Melanie se dejó conducir de nuevo al interior del piso. El hombre cerró la puerta, deslizó un panel de la pared y dejó a la vista unos estantes repletos de toallas y sábanas azules.
—Coge lo que necesites. Tu dormitorio es la primera puerta a la derecha. Tiene su baño privado.
Ella lo miró, sin saber qué hacer.
Con un suspiro, Ben la acompañó hasta la alcoba y pulsó un código en la pantalla de mesa del rincón. La pantalla permaneció oscura, pero, un momento después, se oyó una monótona voz mecánica.
—Habla usted con la comisaría del Sur.

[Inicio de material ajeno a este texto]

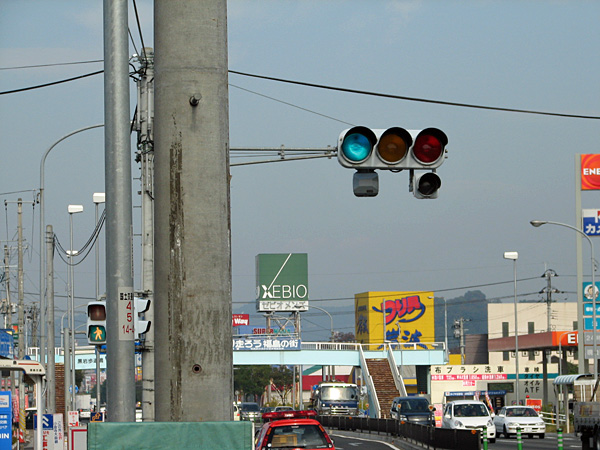 The width and height of the screenshot is (600, 450). I want to click on green light, so click(x=355, y=144). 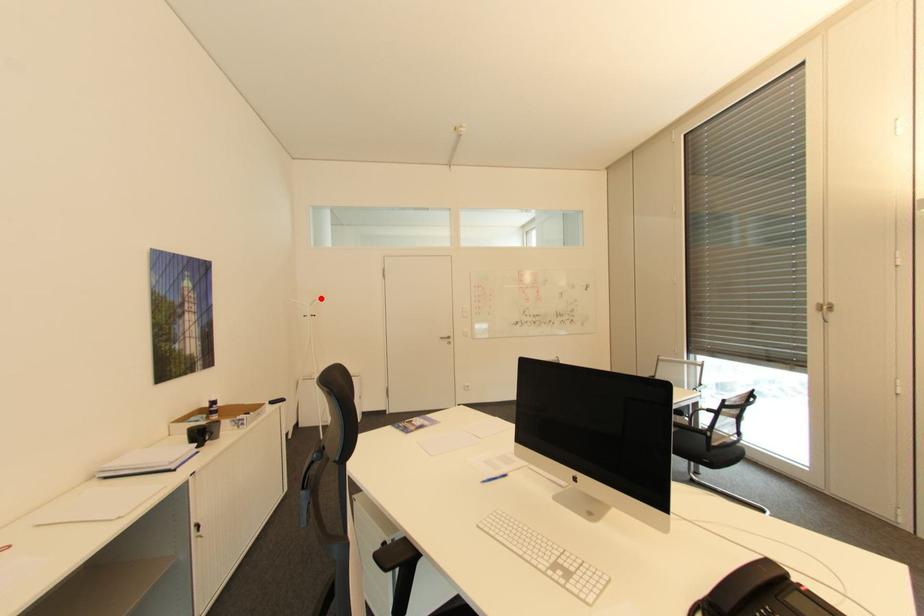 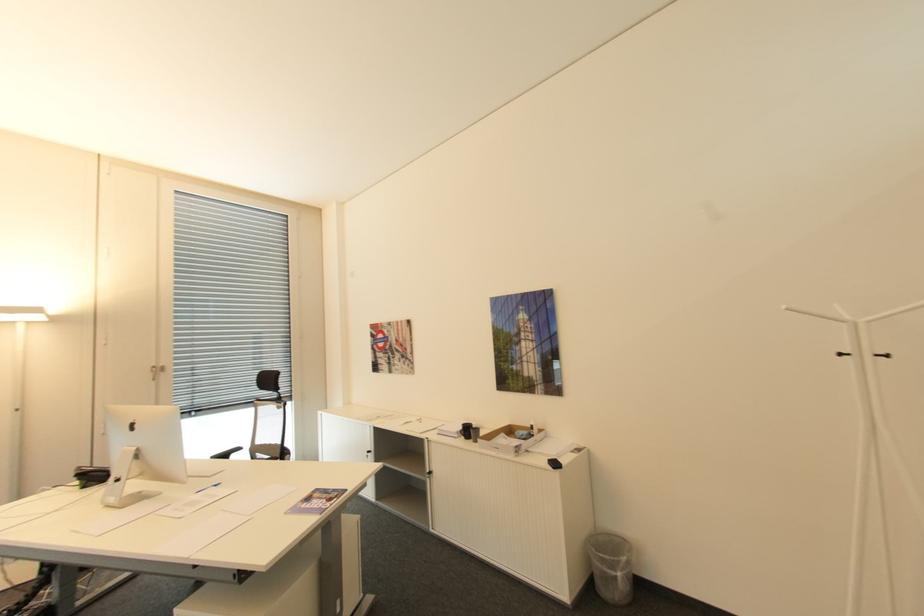 Find the pixel in the second image that matches the highlighted location in the first image.

(791, 307) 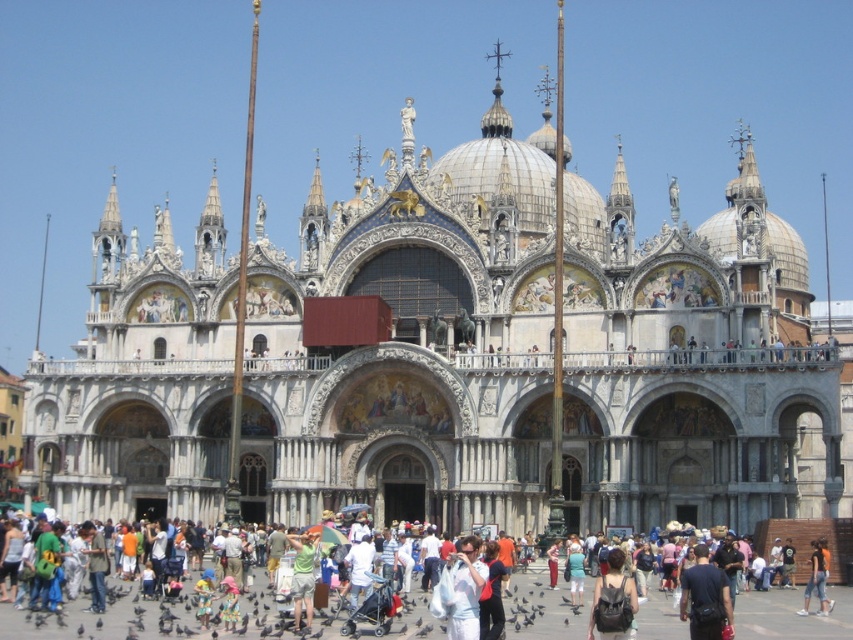 Question: Which object is closer to the camera taking this photo?

Choices:
 (A) denim shorts at lower right
 (B) green cotton shirt at center
 (C) white cotton shirt at center

Answer: (C)

Question: Is green cotton shirt at center thinner than denim shorts at lower right?

Choices:
 (A) no
 (B) yes

Answer: (B)

Question: Which of these objects is positioned farthest from the white cotton shirt at center?

Choices:
 (A) green cotton shirt at center
 (B) denim shorts at lower right

Answer: (B)

Question: Which of the following is the closest to the observer?

Choices:
 (A) (292, 572)
 (B) (821, 545)
 (C) (454, 637)

Answer: (C)

Question: Can you confirm if green cotton shirt at center is wider than denim shorts at lower right?

Choices:
 (A) yes
 (B) no

Answer: (B)

Question: Considering the relative positions of green cotton shirt at center and denim shorts at lower right in the image provided, where is green cotton shirt at center located with respect to denim shorts at lower right?

Choices:
 (A) below
 (B) above

Answer: (B) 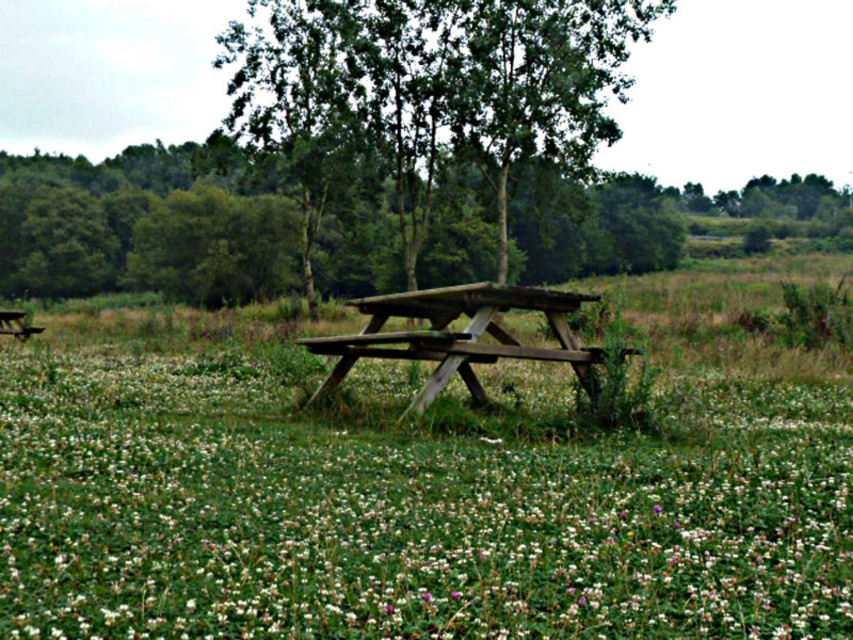 You are planning to place a small decorative pot on the grass between the white matte flower at center and the wooden picnic table at center. Based on their sizes, do you think the flower might block the view of the picnic table from this angle?

The white matte flower at center might be wider than the wooden picnic table at center, so it could potentially block the view of the picnic table depending on their exact positions and angles.

You are planning to set up a small garden in your backyard and want to ensure there is enough space between the white matte flower at center and the wooden picnic table at center. Based on the image, which object takes up more horizontal space?

The white matte flower at center has a larger size compared to the wooden picnic table at center, so it occupies more horizontal space.

You are planning to set up a tent for a small gathering. You have a tent that requires 10 square meters of space. Looking at the scene, can the area between the green wood tree at center and the wooden picnic table at center accommodate your tent?

The green wood tree at center is larger than the wooden picnic table at center, but the exact distance between them isn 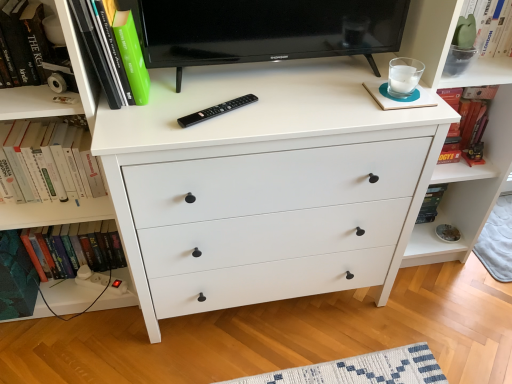 Find the location of a particular element. This screenshot has height=384, width=512. empty space that is to the right of white matte chest of drawers at center is located at coordinates pyautogui.click(x=426, y=322). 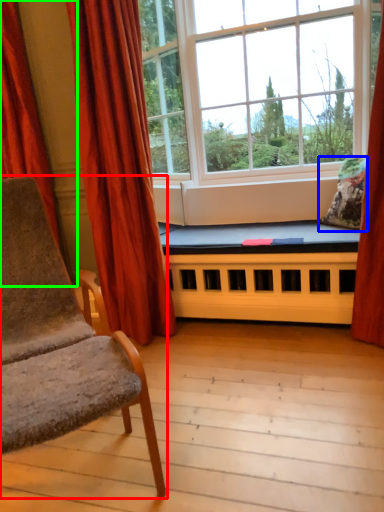 Question: Based on their relative distances, which object is farther from chair (highlighted by a red box)? Choose from pillow (highlighted by a blue box) and curtain (highlighted by a green box).

Choices:
 (A) pillow
 (B) curtain

Answer: (A) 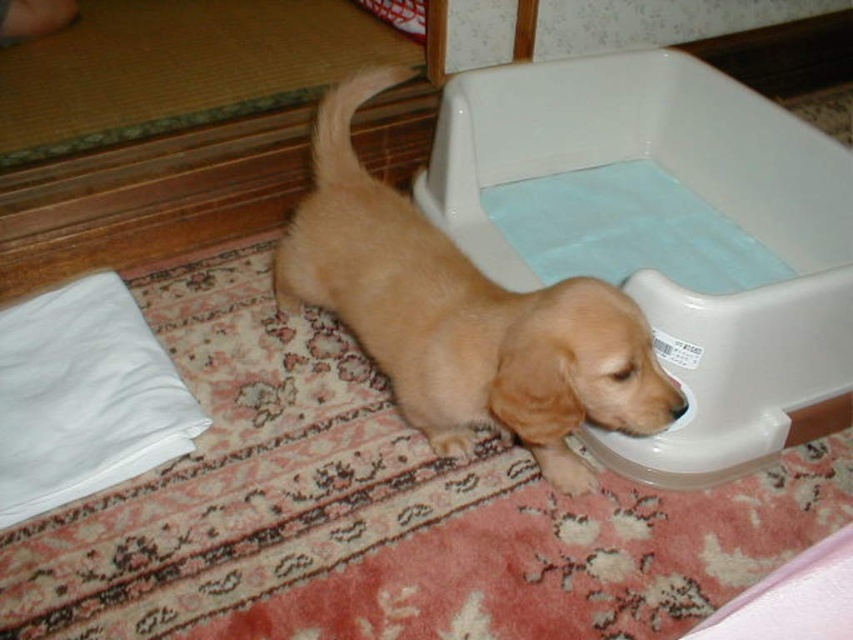 You need to place a toy that is 1.2 meters long in the space between the white plastic tub at lower right and the golden fur dog at center. Based on the scene, can the toy fit horizontally in that space?

The white plastic tub at lower right might be wider than golden fur dog at center, so the space between them may not be wide enough to fit a 1.2 meter long toy horizontally.

You are a delivery person with a package that is 1.8 meters long. You need to place it on the floor between the two points marked as point (747, 144) and another point. Is there enough space between them to fit the package without bending it?

The distance between the two points is 1.62 meters, which is shorter than the package length of 1.8 meters. Therefore, the package cannot be placed straight between them without bending.

You are a pet owner who wants to ensure your golden fur dog at center can easily access the white plastic tub at lower right for drinking water. Based on their heights, is the tub likely too tall for the dog to drink from comfortably?

The white plastic tub at lower right is not as tall as the golden fur dog at center, so the dog should be able to drink comfortably without difficulty. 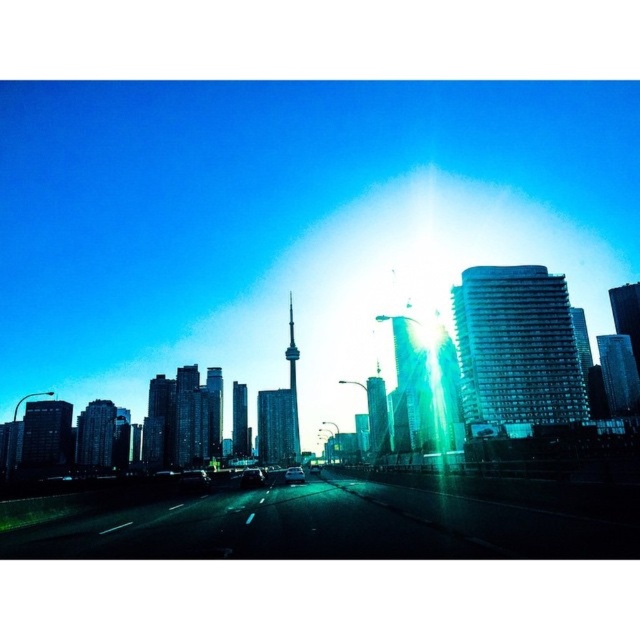 You are driving a metallic silver car at center and want to see the city skyline behind the green glossy highway at center. Can you see the skyline clearly over the highway?

The green glossy highway at center has a lesser height compared to metallic silver car at center, so yes, you can see the skyline clearly over the highway because the car is taller than the highway.

You are driving a shiny black car at center and want to stay in your lane. Based on the scene, which side of the road is the green glossy highway at center located relative to your car?

The green glossy highway at center is positioned on the right side of the shiny black car at center, so it is located to the right of your car.

You are driving a metallic silver car at center and want to switch lanes to the right. The green glossy highway at center has a lane that is wider than your car. Can you safely move into that lane without crossing the white lane lines?

The green glossy highway at center is wider than the metallic silver car at center, so yes, you can safely move into that lane without crossing the white lane lines. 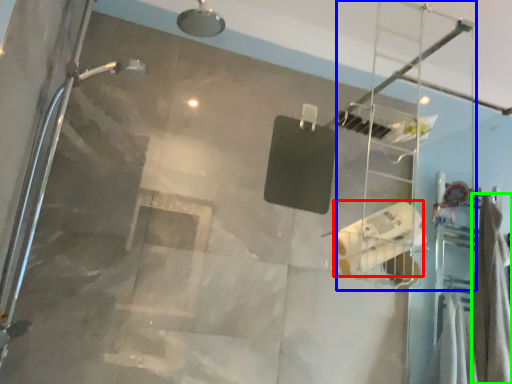 Question: Which is nearer to the toilet paper (highlighted by a red box)? ladder (highlighted by a blue box) or shower curtain (highlighted by a green box).

Choices:
 (A) ladder
 (B) shower curtain

Answer: (B) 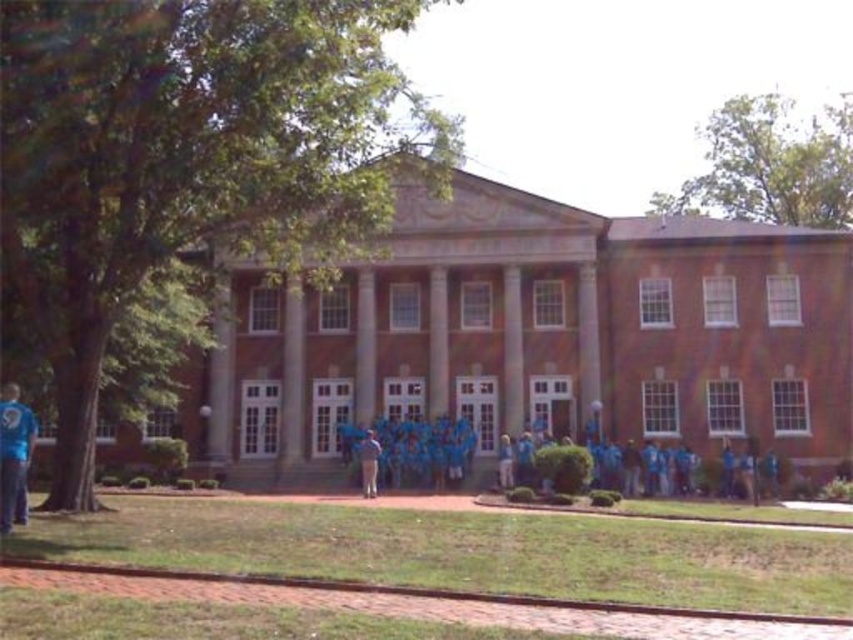 At what (x,y) coordinates should I click in order to perform the action: click on brown brick building at center. Please return your answer as a coordinate pair (x, y). Image resolution: width=853 pixels, height=640 pixels. Looking at the image, I should click on (548, 336).

Between brown brick building at center and smooth stone pillar at center, which one appears on the right side from the viewer's perspective?

smooth stone pillar at center

Identify the location of brown brick building at center. The image size is (853, 640). (548, 336).

The image size is (853, 640). What do you see at coordinates (466, 552) in the screenshot? I see `green grass at lower center` at bounding box center [466, 552].

Locate an element on the screen. The image size is (853, 640). green grass at lower center is located at coordinates (466, 552).

Who is more forward, (798,545) or (218,397)?

Point (798,545) is in front.

This screenshot has height=640, width=853. I want to click on green grass at lower center, so click(x=466, y=552).

Where is `brown brick building at center`? brown brick building at center is located at coordinates (548, 336).

Between point (714, 288) and point (811, 605), which one is positioned in front?

Point (811, 605)

Describe the element at coordinates (548, 336) in the screenshot. I see `brown brick building at center` at that location.

Where is `brown brick building at center`? This screenshot has height=640, width=853. brown brick building at center is located at coordinates (548, 336). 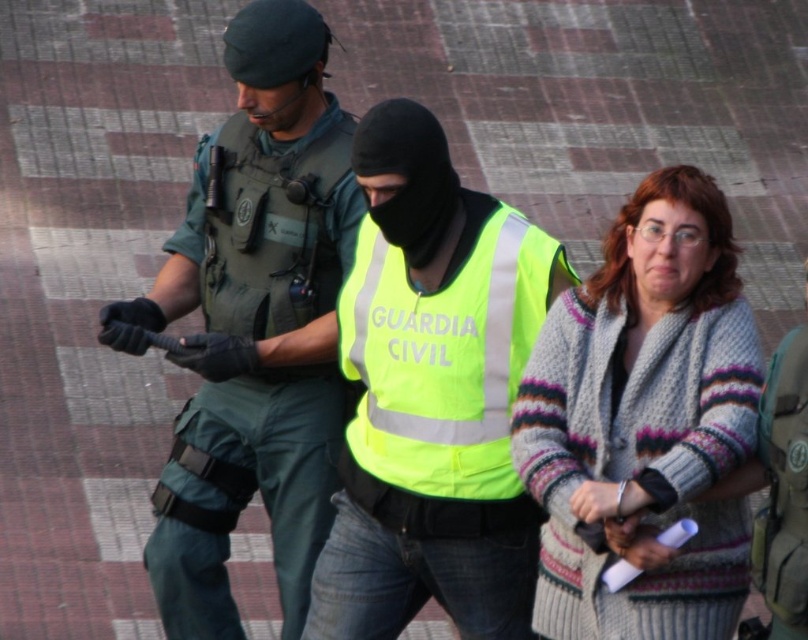 Question: Which point is farther to the camera?

Choices:
 (A) (386, 403)
 (B) (287, 436)
 (C) (687, 204)

Answer: (B)

Question: From the image, what is the correct spatial relationship of knitted sweater at center in relation to neon yellow reflective vest at center?

Choices:
 (A) right
 (B) left

Answer: (A)

Question: Which of the following is the farthest from the observer?

Choices:
 (A) neon yellow reflective vest at center
 (B) green tactical vest at center
 (C) knitted sweater at center

Answer: (A)

Question: Which object is the farthest from the green tactical vest at center?

Choices:
 (A) knitted sweater at center
 (B) neon yellow reflective vest at center

Answer: (A)

Question: Does green tactical vest at center come in front of neon yellow reflective vest at center?

Choices:
 (A) no
 (B) yes

Answer: (B)

Question: Is knitted sweater at center smaller than neon yellow reflective vest at center?

Choices:
 (A) yes
 (B) no

Answer: (B) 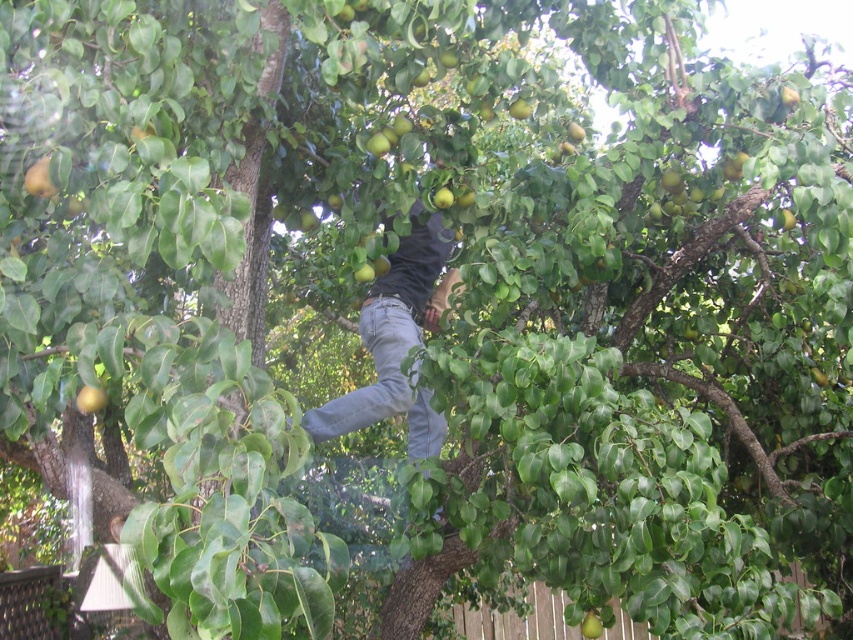 Can you confirm if denim jeans at center is wider than green matte apple at lower left?

Indeed, denim jeans at center has a greater width compared to green matte apple at lower left.

Can you confirm if denim jeans at center is positioned to the right of green matte apple at lower left?

Yes, denim jeans at center is to the right of green matte apple at lower left.

The width and height of the screenshot is (853, 640). What are the coordinates of `denim jeans at center` in the screenshot? It's located at (396, 340).

The width and height of the screenshot is (853, 640). In order to click on denim jeans at center in this screenshot , I will do pos(396,340).

Which of these two, green matte apple at upper left or green matte apple at center, stands taller?

With more height is green matte apple at upper left.

Is green matte apple at upper left below green matte apple at center?

No, green matte apple at upper left is not below green matte apple at center.

Who is more distant from viewer, (30, 192) or (598, 625)?

The point (598, 625) is behind.

Find the location of a particular element. The image size is (853, 640). green matte apple at upper left is located at coordinates click(39, 179).

Is denim jeans at center positioned behind green matte apple at center?

That is True.

Does denim jeans at center appear under green matte apple at center?

No, denim jeans at center is not below green matte apple at center.

The image size is (853, 640). Find the location of `denim jeans at center`. denim jeans at center is located at coordinates (396, 340).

Para emergencias, marque el siete, tres, tres; para informes de detenciones, el seis, dos, dos; para la unidad de drogas…
Ben cortó la conexión y realizó un nuevo ajuste.
—Ya está. La he programado en autorresintonía. Pueden rastrear una llamada en tres segundos, pero encontrarás mi dirección ahí, en el cajón de arriba, si es que quieres informar de mi amabilidad para con los transeúntes.
—No lo entiendo —dijo Melanie.
—¿Qué es lo que no entiendes?
—No te conozco de nada. ¿Por qué haces esto por mí?
—Mira, yo sólo estaba en el bar esta noche porque he tenido que acompañar a un colega de Tennessee que ha venido a la ciudad y quería ver bailes exóticos. Y he de decir que me ha gustado tu número. —Ben sonrió—. Lo que no me gustó fue ver a un psicópata intentando estrangularte. Y no puedo estar allí cada noche para protegerte. —Acarició la mejilla de la muchacha con la palma de la mano y añadió—: Tú estás hecha para otras cosas.
«Primero el cumplido —pensó Melanie—. Luego vendrá la seducción. Muy bien, adelante con ello.» Sin embargo, Ben tenía una expresión muy rara. ¿Es que no iba a besarla?
El hombre pasó suavemente el dedo índice por sus labios.
—Realmente, eres encantadora, ¿sabes? No quiero que te suceda nada. —Retiró la mano y retrocedió—. Si oyes algún ruido durante la noche, no te preocupes. Suelo trabajar a horas extrañas. Tengo varios contactos en el extranjero; soy exportador de productos especializados. Ahora, duerme un poco.